Disciplinary Literacy
Major shifts in literacy instruction are on the horizon as a result of the shift to Common Core. Content area teachers need to understand and utilize “Close and Critical Reading” and “Academic Vocabulary,” elements of disciplinary literacy. Only those content area teachers who actively help students read and write like content area specialists will adequately prepare students for the challenges of the Smarter Balanced Assessments.
Closing the Achievement Gap (CAG)
Disruptive students and special-needs students are often removed from traditional classrooms and placed with accommodation specialists. These specialists, however, may lack content area expertise—a barrier to meeting Common Core State Standards, which require students to attain deep levels of understanding in each content area. IEE’s CAG work clarifies each teacher’s responsibilities in the education of every student, particularly those with special needs. CAG supports content area teachers as they include all students in the instructional process, while it helps special-needs teachers provide accommodations for regular instruction.

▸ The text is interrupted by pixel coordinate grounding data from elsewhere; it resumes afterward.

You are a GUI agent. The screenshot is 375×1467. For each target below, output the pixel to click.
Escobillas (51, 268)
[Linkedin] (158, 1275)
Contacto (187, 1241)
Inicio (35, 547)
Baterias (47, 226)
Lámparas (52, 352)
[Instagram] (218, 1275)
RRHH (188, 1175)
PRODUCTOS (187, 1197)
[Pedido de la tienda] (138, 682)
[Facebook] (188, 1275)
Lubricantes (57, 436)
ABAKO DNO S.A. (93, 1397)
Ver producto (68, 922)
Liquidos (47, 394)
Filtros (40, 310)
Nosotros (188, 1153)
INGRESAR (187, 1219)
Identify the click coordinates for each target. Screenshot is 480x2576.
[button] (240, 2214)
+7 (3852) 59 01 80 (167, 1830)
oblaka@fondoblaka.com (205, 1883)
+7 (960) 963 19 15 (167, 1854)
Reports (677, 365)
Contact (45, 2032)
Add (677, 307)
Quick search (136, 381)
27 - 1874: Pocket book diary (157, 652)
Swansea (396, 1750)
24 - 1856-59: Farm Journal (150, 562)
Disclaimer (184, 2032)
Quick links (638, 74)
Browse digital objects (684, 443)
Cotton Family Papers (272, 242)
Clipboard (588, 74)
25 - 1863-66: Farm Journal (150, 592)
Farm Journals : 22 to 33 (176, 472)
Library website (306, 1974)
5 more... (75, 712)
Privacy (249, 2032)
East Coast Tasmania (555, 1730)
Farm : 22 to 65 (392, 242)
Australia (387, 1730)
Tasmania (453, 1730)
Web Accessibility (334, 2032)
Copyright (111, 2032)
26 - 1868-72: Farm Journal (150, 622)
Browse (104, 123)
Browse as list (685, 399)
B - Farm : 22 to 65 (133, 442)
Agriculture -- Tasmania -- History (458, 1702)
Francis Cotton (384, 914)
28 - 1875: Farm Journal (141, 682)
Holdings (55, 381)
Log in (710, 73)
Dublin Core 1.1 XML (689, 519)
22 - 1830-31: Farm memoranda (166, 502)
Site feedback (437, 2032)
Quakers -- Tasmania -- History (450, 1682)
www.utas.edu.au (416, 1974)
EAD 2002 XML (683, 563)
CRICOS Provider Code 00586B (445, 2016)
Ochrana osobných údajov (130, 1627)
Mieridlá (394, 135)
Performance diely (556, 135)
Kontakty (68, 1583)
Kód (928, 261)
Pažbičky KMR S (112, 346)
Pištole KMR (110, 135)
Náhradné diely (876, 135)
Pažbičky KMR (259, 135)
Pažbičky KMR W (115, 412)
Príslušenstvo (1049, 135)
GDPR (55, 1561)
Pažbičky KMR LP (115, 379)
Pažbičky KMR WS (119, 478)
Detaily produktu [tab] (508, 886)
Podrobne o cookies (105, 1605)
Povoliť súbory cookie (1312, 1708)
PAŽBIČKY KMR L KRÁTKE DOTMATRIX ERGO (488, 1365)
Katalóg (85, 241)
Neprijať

Cognitive Student Intervention (CSI)
Teachers need an environment where they can teach without interruption and where all student have the right to learn. When a student’s behavior interrupts others’ learning or a teacher’s delivery of a lesson, the student needs time to reflect on his or her behavior. Cognitive Student Intervention is a process that uses minor crises in a student’s daily classroom experience to create teachable moments. The CSI process provides teachers and students with an opportunity to build constructive relationships as they tackle difficult situations.